Givhan hailed how "Historically, television has been more progressive than reality, preparing society for the moment when what only existed in the shadow surges into the spotlight," but television "rarely introduced viewers to anyone like Michelle Obama. The last similarly accomplished and wholesome black woman" on TV was Clair Huxtable on The Cosby Show.Playing off a column in the hard-left Nation magazine by professor Patricia Williams, Givhan complained that few black female characters on television "really reflects a generation of black women with advanced degrees, solid self-esteem, and no anger issues."Set aside for a moment the idea that Michelle Obama’s never displayed "anger issues," while we wait for the story of what happened to Jackie Norris, fired as the First Lady’s chief of staff only four months into the job.
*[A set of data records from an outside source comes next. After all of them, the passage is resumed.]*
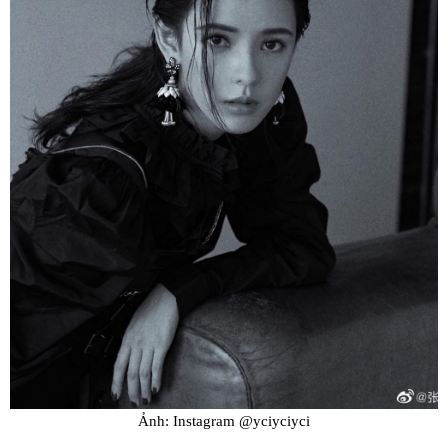
Ảnh: Instagram @yciyciyci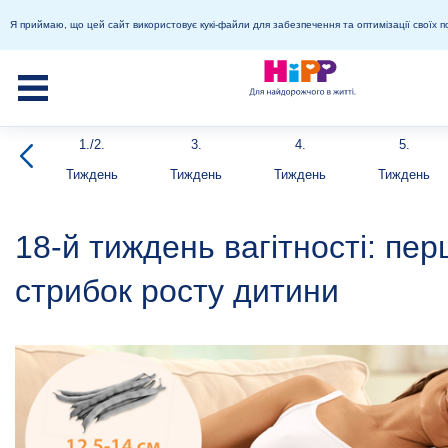
Я приймаю, що цей сайт використовує кукі-файли для забезпечення та оптимізації своїх п
1./2.
3.
4.
5.
Тиждень
Тиждень
Тиждень
Тиждень
18-й тиждень вагітності: пе
стрибок росту дитини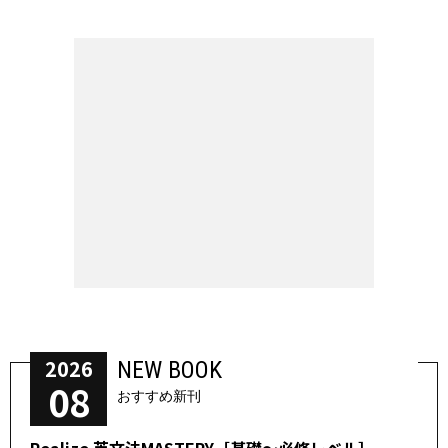
2026
NEW BOOK
08
おすすめ新刊
Realize 英文法MASTERY［基礎～必修レベル］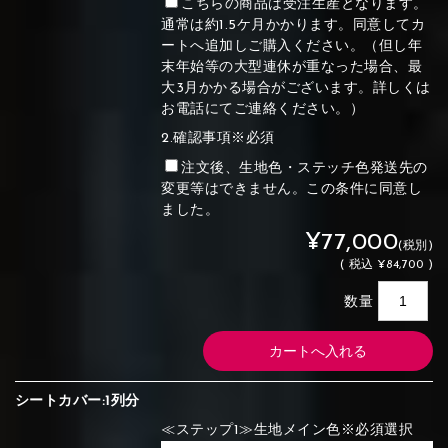
こちらの商品は受注生産となります。
通常は約1.5ケ月かかります。同意してカ
ートへ追加しご購入ください。（但し年
末年始等の大型連休が重なった場合、最
大3月かかる場合がございます。詳しくは
お電話にてご連絡ください。）
2.確認事項※必須
注文後、生地色・ステッチ色発送先の
変更等はできません。この条件に同意し
ました。
¥77,000
(税別)
(
税込
¥84,700 )
数量
シートカバー:1列分
≪ステップ1≫生地メイン色※必須選択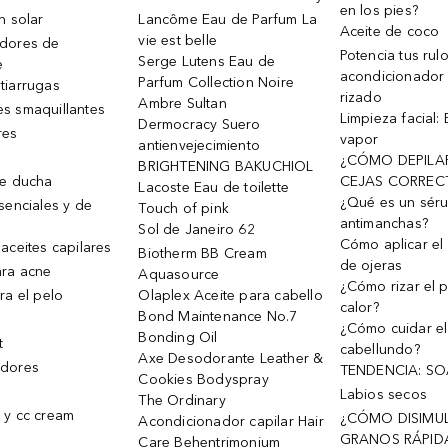
en los pies?
n solar
Lancôme Eau de Parfum La
Aceite de coco
vie est belle
dores de
Potencia tus rul
Serge Lutens Eau de
e
acondicionador
Parfum Collection Noire
tiarrugas
rizado
Ambre Sultan
s smaquillantes
Limpieza facial:
Dermocracy Suero
res
vapor
antienvejecimiento
¿CÓMO DEPILA
BRIGHTENING BAKUCHIOL
de ducha
CEJAS CORREC
Lacoste Eau de toilette
¿Qué es un sér
senciales y de
Touch of pink
antimanchas?
Sol de Janeiro 62
Cómo aplicar el 
aceites capilares
Biotherm BB Cream
de ojeras
ra acne
Aquasource
¿Cómo rizar el p
ra el pelo
Olaplex Aceite para cabello
calor?
Bond Maintenance No.7
¿Cómo cuidar el
Bonding Oil
t
cabellundo?
Axe Desodorante Leather &
dores
TENDENCIA: S
Cookies Bodyspray
Labios secos
The Ordinary
 y cc cream
¿CÓMO DISIMU
Acondicionador capilar Hair
GRANOS RÁPID
Care Behentrimonium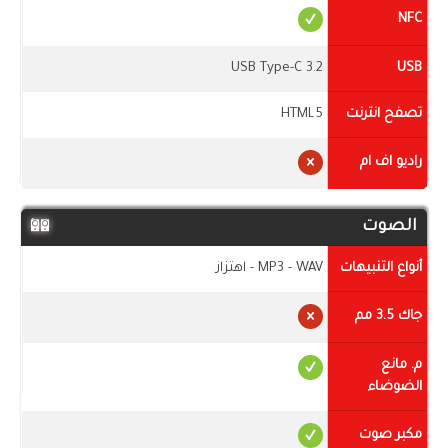
NFC
USB Type-C 3.2
USB
تصفح انترنت
HTML5
راديو اف ام
الصوت
أنواع التنبيهات
MP3 - WAV - اهتزاز
جاك 3.5 مم
م. مانع
الضوضاء
مكبر صوت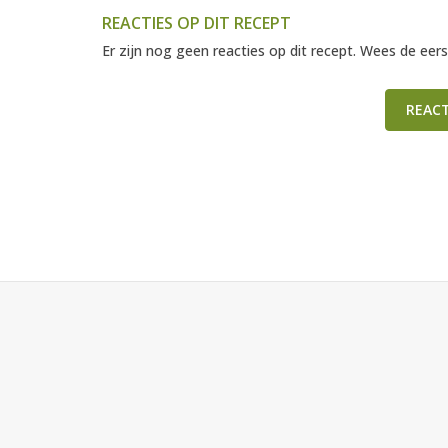
REACTIES OP DIT RECEPT
Er zijn nog geen reacties op dit recept. Wees de eers
REAC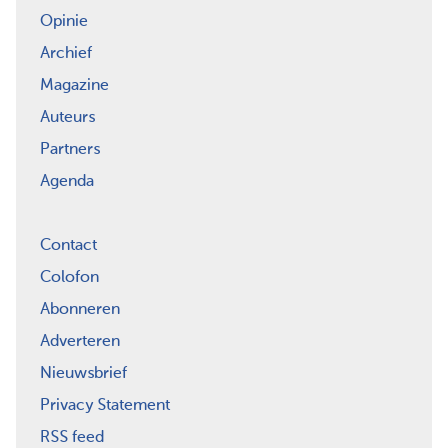
Opinie
Archief
Magazine
Auteurs
Partners
Agenda
Contact
Colofon
Abonneren
Adverteren
Nieuwsbrief
Privacy Statement
RSS feed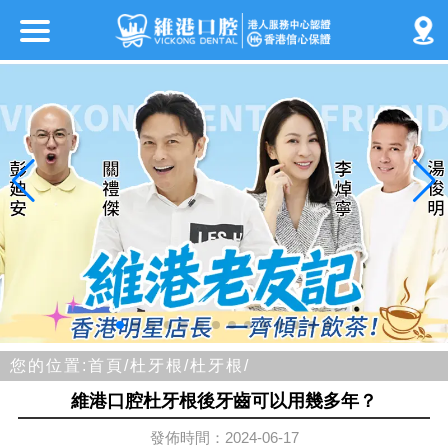
您的位置:
首頁/
杜牙根/
杜牙根/
維港口腔杜牙根後牙齒可以用幾多年？
發佈時間：2024-06-17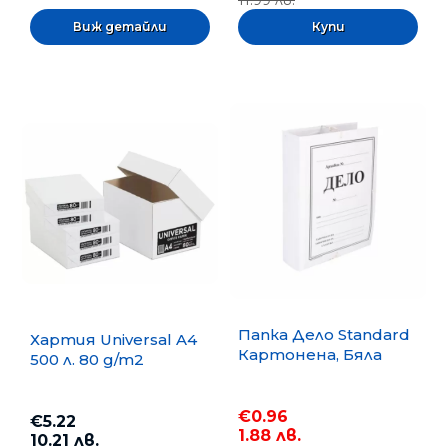
Виж детайли
Папка Дело Standard
Хартия Universal A4
Картонена, Бяла
500 л. 80 g/m2
€0.96
€5.22
1.88 лв.
10.21 лв.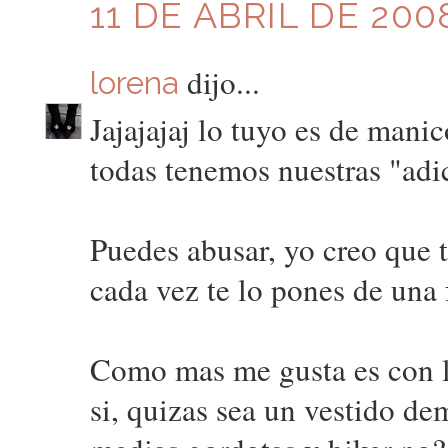
11 DE ABRIL DE 2008
dijo...
lorena
Jajajajaj lo tuyo es de mani
todas tenemos nuestras "adi
Puedes abusar, yo creo que te
cada vez te lo pones de una 
Como mas me gusta es con la
si, quizas sea un vestido d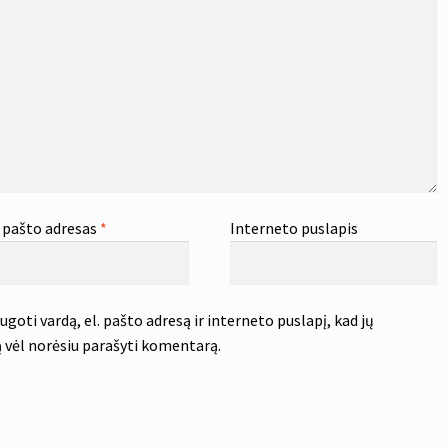
. pašto adresas
*
Interneto puslapis
goti vardą, el. pašto adresą ir interneto puslapį, kad jų
tą vėl norėsiu parašyti komentarą.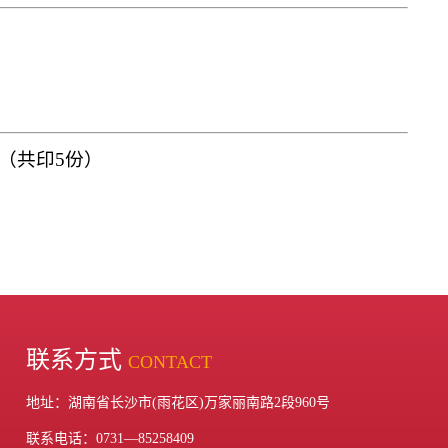
（共印
5
份）
联系方式
CONTACT
地址：湖南省长沙市(雨花区)万家丽南路2段960号
联系电话：0731—85258409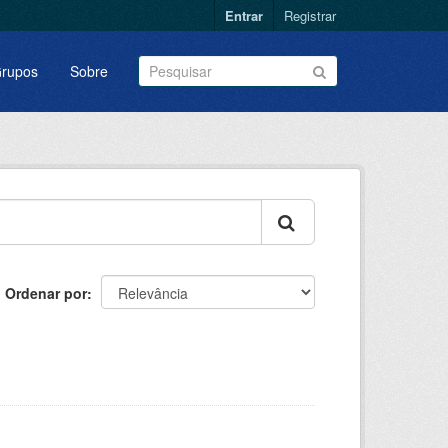
Entrar
Registrar
rupos
Sobre
Ordenar por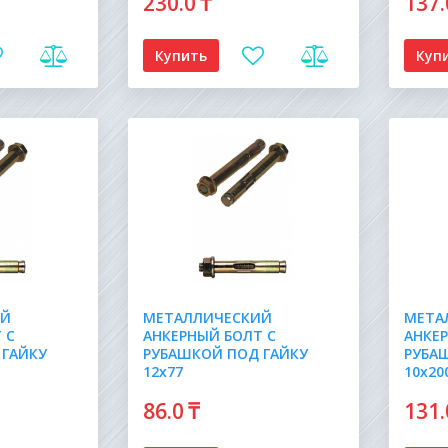
230
.0
₸
137
Купить
Куп
ИЙ
МЕТАЛЛИЧЕСКИЙ
МЕТА
 С
АНКЕРНЫЙ БОЛТ С
АНКЕ
 ГАЙКУ
РУБАШКОЙ ПОД ГАЙКУ
РУБА
12х77
10х20
86
.0
₸
131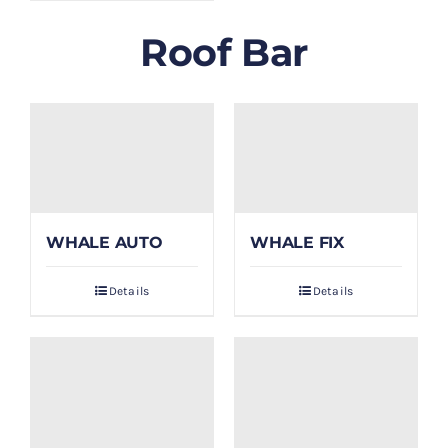
Roof Bar
WHALE AUTO
WHALE FIX
Details
Details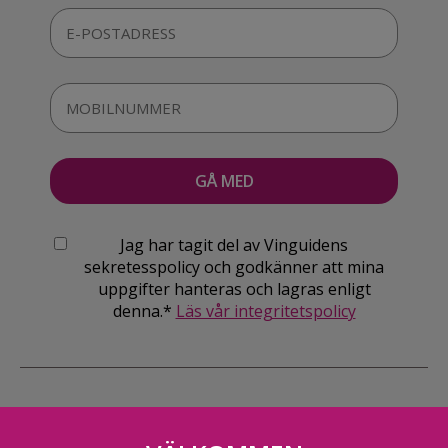
Jag har tagit del av Vinguidens
sekretesspolicy och godkänner att mina
uppgifter hanteras och lagras enligt
denna.*
Läs vår integritetspolicy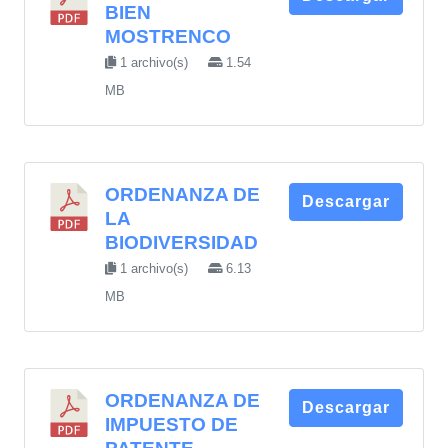
BIEN
MOSTRENCO
1 archivo(s)
1.54
MB
ORDENANZA DE
Descargar
LA
BIODIVERSIDAD
1 archivo(s)
6.13
MB
ORDENANZA DE
Descargar
IMPUESTO DE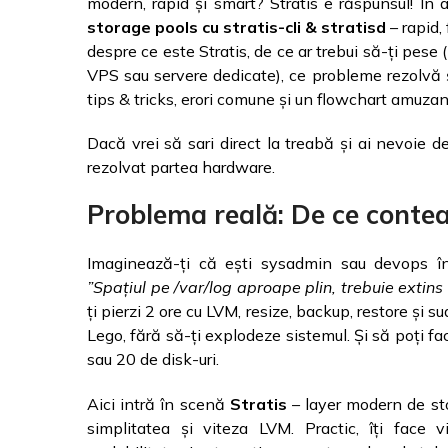
modern, rapid și smart? Stratis e răspunsul! În a
storage pools cu stratis-cli & stratisd
– rapid,
despre ce este Stratis, de ce ar trebui să-ți pese 
VPS sau servere dedicate), ce probleme rezolvă ș
tips & tricks, erori comune și un flowchart amuzan
Dacă vrei să sari direct la treabă și ai nevoie 
rezolvat partea hardware.
Problema reală: De ce conte
Imaginează-ți că ești sysadmin sau devops în
”Spațiul pe /var/log aproape plin, trebuie extins 
ți pierzi 2 ore cu LVM, resize, backup, restore și 
Lego, fără să-ți explodeze sistemul. Și să poți fa
sau 20 de disk-uri.
Aici intră în scenă
Stratis
– layer modern de sto
simplitatea și viteza LVM. Practic, îți face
Givhan really overplays just how awfully racist American culture has been up until this moment:
In a culture in which every white woman is presumed to be Everywoman until proven out of the mainstream, Obama has brought the normalcy of black women into the broader social consciousness. All it took were her two Ivy League degrees, a six-figure boardroom salary, a Norman Rockwell family, soccer-mom bona fides and an ability to dress herself without the aid of an entourage. In many ways, the first lady has made people see -- really see -- black women for the first time. [Italics hers.] For example, when a black model appeared on the May cover of Vogue, news articles credited the "Obama effect," ignoring the concerted lobbying by fashion industry activists that began long before Barack Obama was even a presidential contender. The role of style in defining the first lady might easily be dismissed as a distraction from more substantive issues. But Williams says the fan magazine breathlessness is significant because "it implies a kind of parity we really needed."
A reader who's not black or female can sympathize with the feeling that black women are undervalued or mischaracterized in pop culture. But the Post and Givhan seem unaware of how they're casting their readers as backward racist and/or sexist rubes whose heads are filled with crude stereotypes -- that is, until the vision, the colossus that is Michelle Obama graced the public stage. The Post and Givhan also seem unaware of how this gooey prose about Michelle's perfection can really sound like the mandated meringues of a state-run newspaper in a airless dictatorship.